India Freight Facts

Getting started exporting and importing outside of Europe is an intimidating task. Today we wanted to let you know the key India freight facts facts and what to look out for.

1. Growth in Bilateral Trade

The trade relationship between UK and India is ever flourishing. Both nations are keen to increase bilateral trade post-Brexit as India’s global economic stature grows.

2. Major Ports

India has 13 major ports with Mumbai’s JNPT or Nhava Sheva as it is more commonly known being the largest and most significant for containerised cargo.

3. Customs Documentation

The Bill of Entry is the primary document required by Customs in India. Having accurate and complete documentation significantly reduces clearance times.

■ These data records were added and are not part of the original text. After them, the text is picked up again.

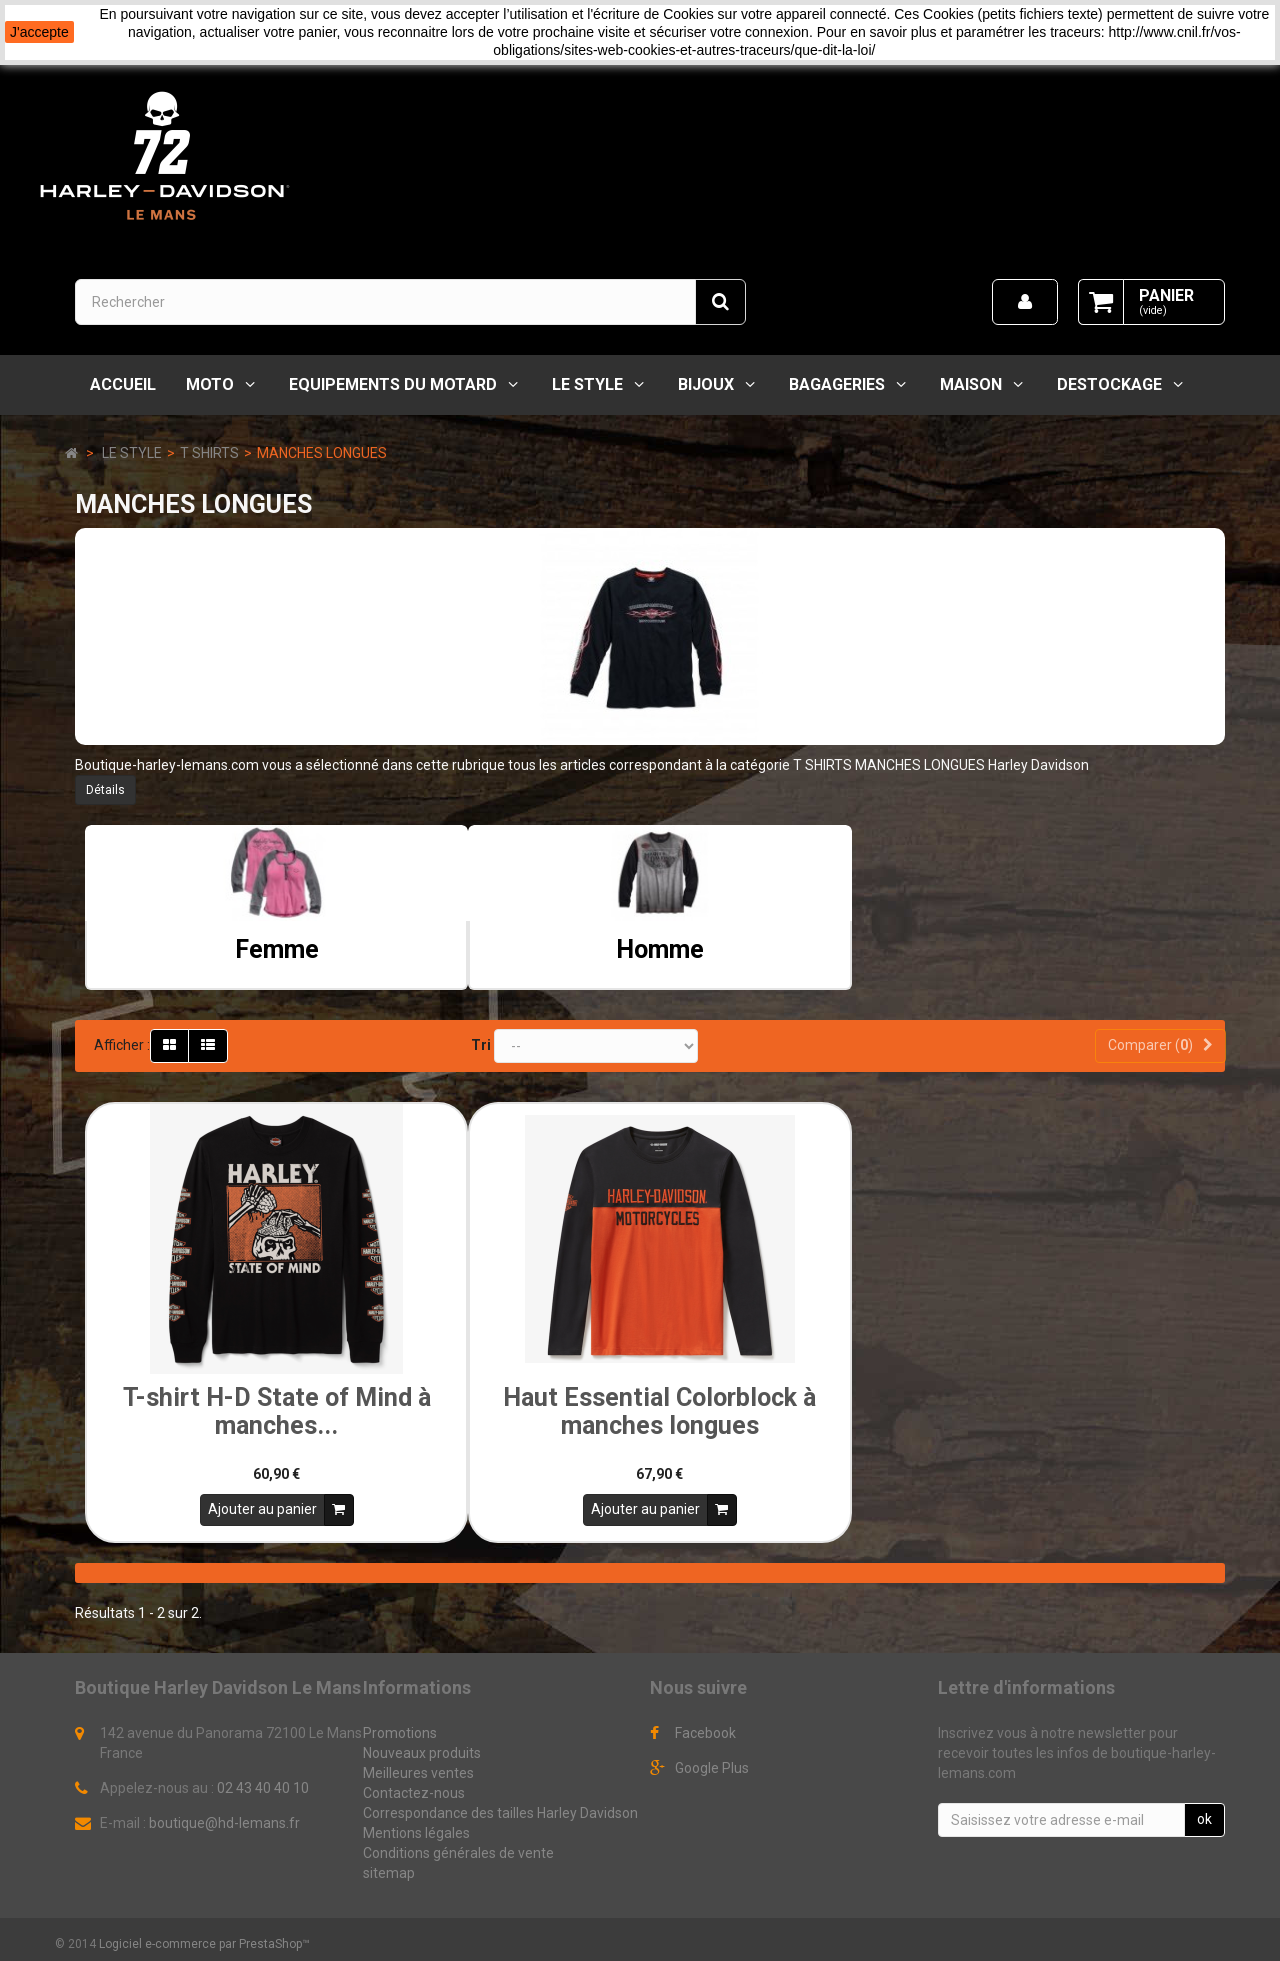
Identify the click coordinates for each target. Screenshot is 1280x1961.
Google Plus (712, 1761)
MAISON (971, 384)
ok (1204, 1812)
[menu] (1025, 302)
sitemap (389, 1866)
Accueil (123, 384)
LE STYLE (587, 384)
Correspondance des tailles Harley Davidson (500, 1806)
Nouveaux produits (422, 1746)
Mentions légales (416, 1826)
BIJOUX (706, 384)
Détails (105, 790)
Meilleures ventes (418, 1766)
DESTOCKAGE (1109, 384)
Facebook (705, 1726)
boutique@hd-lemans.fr (224, 1816)
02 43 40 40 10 (263, 1781)
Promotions (400, 1726)
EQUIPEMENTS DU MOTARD (393, 384)
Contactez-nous (414, 1786)
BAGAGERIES (837, 384)
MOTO (210, 384)
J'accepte (39, 32)
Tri (481, 1045)
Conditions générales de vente (458, 1846)
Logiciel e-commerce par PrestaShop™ (204, 1937)
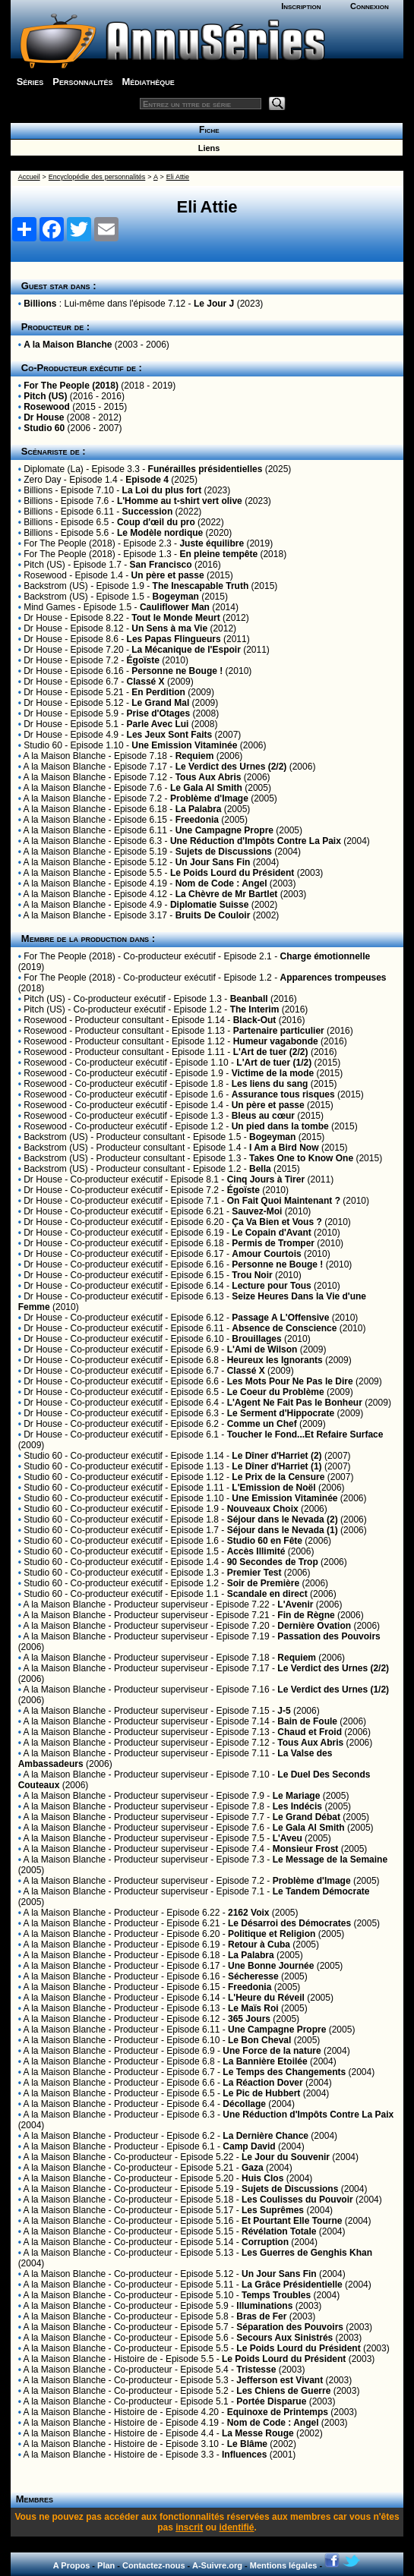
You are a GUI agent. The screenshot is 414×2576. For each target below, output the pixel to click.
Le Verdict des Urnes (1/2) (333, 1689)
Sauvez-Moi (257, 1211)
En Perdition (158, 692)
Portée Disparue (271, 2401)
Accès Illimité (256, 1551)
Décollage (244, 2104)
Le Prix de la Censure (278, 1477)
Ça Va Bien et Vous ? (276, 1222)
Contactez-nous (153, 2565)
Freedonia (197, 819)
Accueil (29, 177)
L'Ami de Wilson (262, 1349)
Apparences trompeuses (333, 977)
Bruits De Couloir (213, 915)
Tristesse (256, 2369)
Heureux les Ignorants (275, 1360)
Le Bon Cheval (259, 2040)
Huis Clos (262, 2178)
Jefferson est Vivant (279, 2380)
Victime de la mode (273, 1073)
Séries (30, 81)
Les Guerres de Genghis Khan (307, 2252)
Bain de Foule (307, 1721)
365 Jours (249, 2019)
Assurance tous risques (283, 1094)
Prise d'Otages (159, 713)
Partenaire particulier (278, 1030)
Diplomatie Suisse (209, 904)
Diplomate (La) (54, 469)
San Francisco (161, 564)
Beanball (249, 999)
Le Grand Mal (160, 703)
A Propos (71, 2565)
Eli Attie (177, 177)
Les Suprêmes (273, 2210)
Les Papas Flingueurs (174, 639)
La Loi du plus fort (162, 490)
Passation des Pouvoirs (328, 1636)
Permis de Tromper (273, 1243)
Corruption (265, 2242)
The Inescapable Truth (201, 586)
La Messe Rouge (258, 2433)
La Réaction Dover (262, 2082)
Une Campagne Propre (224, 830)
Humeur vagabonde (275, 1041)
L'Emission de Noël (273, 1487)
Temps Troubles (276, 2295)
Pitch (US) (45, 396)
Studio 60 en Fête (264, 1540)
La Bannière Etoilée (265, 2061)
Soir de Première (263, 1583)
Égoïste (143, 660)
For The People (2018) (71, 385)
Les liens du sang (270, 1084)
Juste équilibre (211, 543)
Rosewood (47, 407)
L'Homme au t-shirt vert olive (179, 501)
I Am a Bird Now (284, 1147)
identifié (237, 2527)
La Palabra (198, 809)
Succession (147, 511)
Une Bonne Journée (271, 1965)
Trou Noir (252, 1275)
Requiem (194, 756)
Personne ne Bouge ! (177, 671)
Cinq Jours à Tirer (266, 1179)
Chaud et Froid (309, 1732)
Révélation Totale (279, 2231)
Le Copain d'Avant (271, 1232)
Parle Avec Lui (158, 724)
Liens (207, 148)
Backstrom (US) (56, 586)
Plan (106, 2565)
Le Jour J (214, 303)
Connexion (369, 6)
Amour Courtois (266, 1254)
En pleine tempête (218, 554)
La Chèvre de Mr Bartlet (226, 894)
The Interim (255, 1009)
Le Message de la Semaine (330, 1859)
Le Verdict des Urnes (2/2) (231, 766)
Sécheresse (253, 1976)
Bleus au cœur (263, 1115)
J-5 (283, 1710)
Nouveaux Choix (263, 1509)
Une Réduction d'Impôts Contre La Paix (255, 841)
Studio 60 (44, 428)
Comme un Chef (262, 1424)
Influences (244, 2454)
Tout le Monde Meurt (175, 618)
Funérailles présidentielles (205, 469)
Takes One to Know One (301, 1158)
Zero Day (42, 479)
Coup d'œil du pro (156, 522)
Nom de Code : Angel (221, 883)
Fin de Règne (305, 1615)
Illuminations (264, 2305)
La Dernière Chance (265, 2135)
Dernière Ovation (314, 1625)
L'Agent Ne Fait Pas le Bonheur (294, 1402)
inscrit (189, 2527)
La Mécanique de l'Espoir (186, 649)
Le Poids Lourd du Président (232, 873)
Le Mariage (297, 1795)
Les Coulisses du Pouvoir (297, 2199)
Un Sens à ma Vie (169, 628)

4. Goods and Services Tax (GST)

Introduced in 2017, GST replaced multiple indirect taxes in India. It’s essential for UK exporters to understand its implications on goods being exported to India. GST is a value-added tax levied on most goods and services sold for domestic consumption – like a tax on the value added at each stage of production or distribution.

5. Freight Corridors

India is developing dedicated freight corridors to facilitate faster movement of goods. This will impact transit times and could offer quicker inland transport options.

Espace India Service

6. Labeling Requirements

India has specific labelling requirements – especially for food and cosmetic products. It’s crucial to be aware of these to ensure compliance and avoid shipment delays.

7. Peak Seasons

Festivals like Diwali can lead to congested ports and delayed shipments. Planning shipments outside peak seasons can of course lead to smoother transitions.

8. Restricted Items

India has a list of restricted items that need specific licenses or permits to import. Familiarising yourself with this list is vital to avoid customs issues. You can do so via the DGFT website.

9. Rail Connectivity

India has one of the largest rail networks globally. Rail can be a cost-effective mode of inland transport for any bulk cargo.

10. Bilateral Agreements

India and the UK have several bilateral agreements and trade discussions ongoing to facilitate trade, reduce tariffs, and smoothen the trade process. Keeping up to date with these will help bring you and your business competitive advantage.